Glutathione S-transferases (GSTs) are phase II xenobiotic metabolizing enzymes, located in cytosol and involved in both biotransformation of electrophilic compounds and oxidative stress (Board and Menon 2013; Hayes and Strange 2000; Holley et al. 2007). Polymorphisms have been identified for GSTM1, GSTP1 and GSTT1 genes leading to possible impaired activity for the elimination of carcinogenic compounds and increased cancers’ risk (Hayes and Strange 2000). GSTM1 is referred to be involved in the detoxification of tobacco-related carcinogens, such as epoxides and hydroxylated metabolites of benzo(a)pyrene, whereas GSTT1 is involved in the biotransformation of several low molecular weight substracts such as dichlorometano, methyl bromide and also ethylene oxides and butadiene, both constituents of tobacco smoke (Hayes and Strange 2000). In addition to its role in detoxication processes, GSTP1 can catalyse bioactivation and appears to be involved in response to cellular stress (exogenous and/or endogenous oxidative stress) and cell cycle control (Holley et al. 2007).

N-acetyltransferase (NAT) are phase II enzymes that catalyse acetylation of aromatic amines and hydrazines, including carcinogenic compounds and therapeutic drugs, and act as modulators of drug activity and carcinogen detoxifying agents (Gross et al. 1999). Human NAT2 gene is highly polymorphic resulting in a wide range of N-acetylation activity in humans, from fast to slow acetylators. Several studies point to an association between slow acetylator phenotype and urinary bladder cancer (Gross et al. 1999; Borlak and Reamon-Buettner 2006). However, a role for NAT2 acetylation status and LC is still unclear. The exposure of lungs to environmental carcinogens and cigarette smoke, as well as the influence of ethnic and genetic differences may contribute to the controversial results (Borlak and Reamon-Buettner 2006).

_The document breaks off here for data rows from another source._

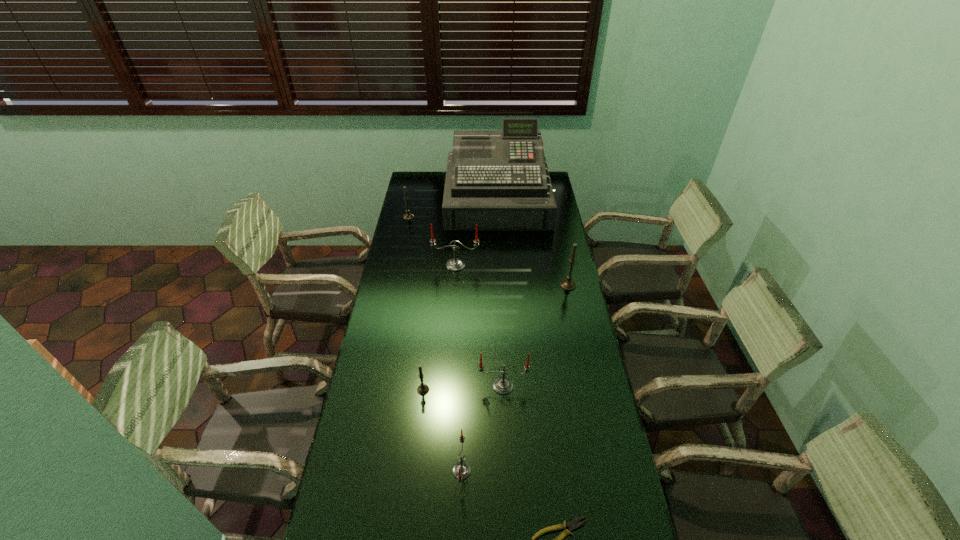 Locate an element on the screen. The height and width of the screenshot is (540, 960). the smallest gray candle is located at coordinates (423, 389).

Where is `the nearest candle`? The image size is (960, 540). the nearest candle is located at coordinates (461, 470).

This screenshot has width=960, height=540. What are the coordinates of `the seventh farthest object` in the screenshot? It's located at (461, 470).

This screenshot has width=960, height=540. What are the coordinates of `free region located 0.080m on the front-facing side of the cash register` in the screenshot? It's located at (499, 240).

The image size is (960, 540). I want to click on free space located on the front-facing side of the sixth nearest object, so pos(453,303).

I want to click on free location located on the back of the second nearest gray candle, so click(561, 252).

Identify the location of vacant space situated on the front-facing side of the second biggest red candle. (507, 465).

The image size is (960, 540). I want to click on vacant area located 0.170m on the back of the farthest gray candle, so click(x=413, y=197).

This screenshot has height=540, width=960. Find the location of `free space located 0.390m on the back of the nearest gray candle`. free space located 0.390m on the back of the nearest gray candle is located at coordinates (433, 303).

The width and height of the screenshot is (960, 540). I want to click on free space located on the front-facing side of the seventh farthest object, so click(590, 471). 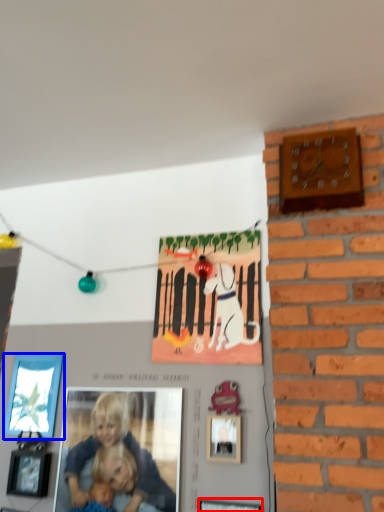 Question: Which of the following is the closest to the observer, picture frame (highlighted by a red box) or picture frame (highlighted by a blue box)?

Choices:
 (A) picture frame
 (B) picture frame

Answer: (A) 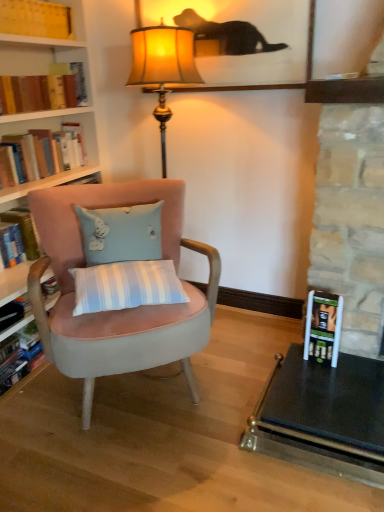 Question: From the image's perspective, is hardcover book at lower right positioned above or below yellow paper book at upper left, the fifth book in the bottom-to-top sequence?

Choices:
 (A) above
 (B) below

Answer: (B)

Question: Considering their positions, is hardcover book at lower right located in front of or behind yellow paper book at upper left, which ranks as the first book in top-to-bottom order?

Choices:
 (A) front
 (B) behind

Answer: (A)

Question: Estimate the real-world distances between objects in this image. Which object is closer to the hardcover book at left, which is counted as the first book, starting from the bottom?

Choices:
 (A) hardcover book at left, the 4th book viewed from the top
 (B) yellow paper book at upper left, the fifth book in the bottom-to-top sequence
 (C) hardcover books at left, positioned as the third book in top-to-bottom order
 (D) hardcover book at lower right
 (E) hardcover book at left, which ranks as the 4th book in bottom-to-top order

Answer: (A)

Question: Which object is positioned closest to the hardcover book at lower right?

Choices:
 (A) hardcover book at left, arranged as the second book when ordered from the bottom
 (B) hardcover books at left, the 3th book from the bottom
 (C) velvet pink chair at center
 (D) yellow paper book at upper left, which ranks as the first book in top-to-bottom order
 (E) hardcover book at left, the second book positioned from the top

Answer: (C) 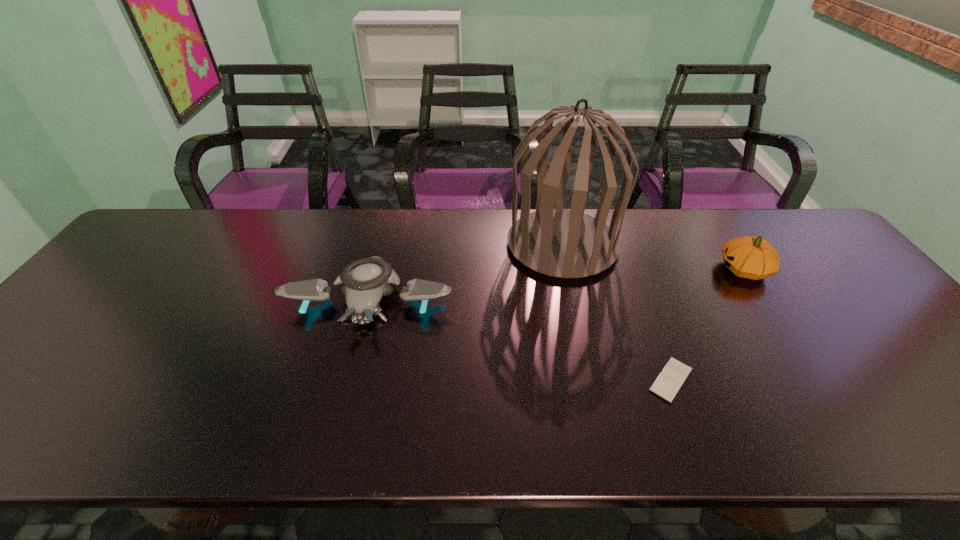 Where is `vacant space at the far right corner of the desktop`? This screenshot has height=540, width=960. vacant space at the far right corner of the desktop is located at coordinates (763, 230).

Locate an element on the screen. The width and height of the screenshot is (960, 540). vacant space at the near right corner of the desktop is located at coordinates (912, 417).

At what (x,y) coordinates should I click in order to perform the action: click on empty space between the rightmost object and the shortest object. Please return your answer as a coordinate pair (x, y). Image resolution: width=960 pixels, height=540 pixels. Looking at the image, I should click on (708, 325).

I want to click on vacant region between the leftmost object and the shortest object, so click(x=520, y=340).

I want to click on unoccupied area between the third shortest object and the birdcage, so click(653, 257).

The image size is (960, 540). What are the coordinates of `empty space that is in between the third tallest object and the diary` in the screenshot? It's located at (520, 340).

This screenshot has width=960, height=540. Find the location of `vacant point located between the gourd and the second shortest object`. vacant point located between the gourd and the second shortest object is located at coordinates (557, 285).

What are the coordinates of `free point between the rightmost object and the tallest object` in the screenshot? It's located at (653, 257).

Where is `free space between the diary and the tallest object`? This screenshot has width=960, height=540. free space between the diary and the tallest object is located at coordinates (616, 313).

You are a GUI agent. You are given a task and a screenshot of the screen. Output one action in this format:
    pyautogui.click(x=<x>, y=<y>)
    Task: Click on the free space between the second tallest object and the diary
    This screenshot has width=960, height=540.
    Given the screenshot: What is the action you would take?
    pyautogui.click(x=708, y=325) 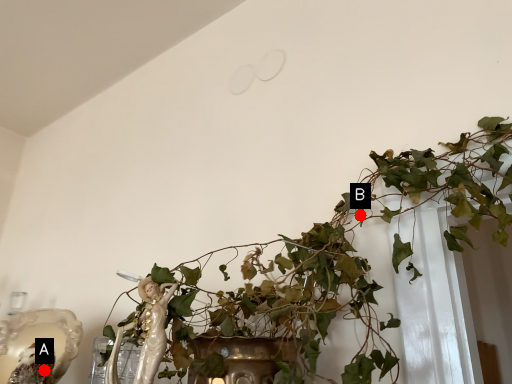 Question: Two points are circled on the image, labeled by A and B beside each circle. Which point is closer to the camera?

Choices:
 (A) A is closer
 (B) B is closer

Answer: (B) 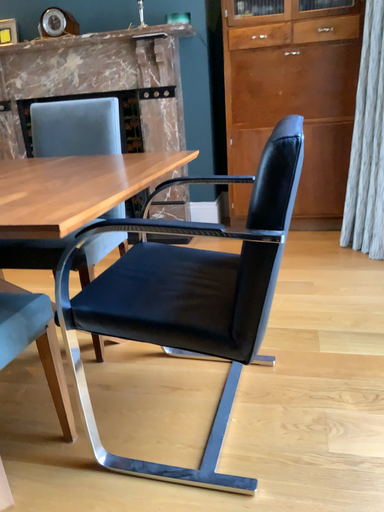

The main goal of this study was to evaluate the contribution of each polymorphism for the LC susceptibility when demographic features were considered and a possible association with the clinical features, at time of diagnosis. Additionally, genotype combinations were performed in order to identify a prevalent one within LC population which might modulate the risk for the disease.

Populations and methods

Populations

This case–control study was conducted in 200 LC patients attending the Pneumology Department of Coimbra University Hospitals and 247 cancer-free controls. All subjects were Caucasians from the Centre Region of Portugal. Controls were randomly selected from individuals admitted to the same department, without diagnostic of cancer.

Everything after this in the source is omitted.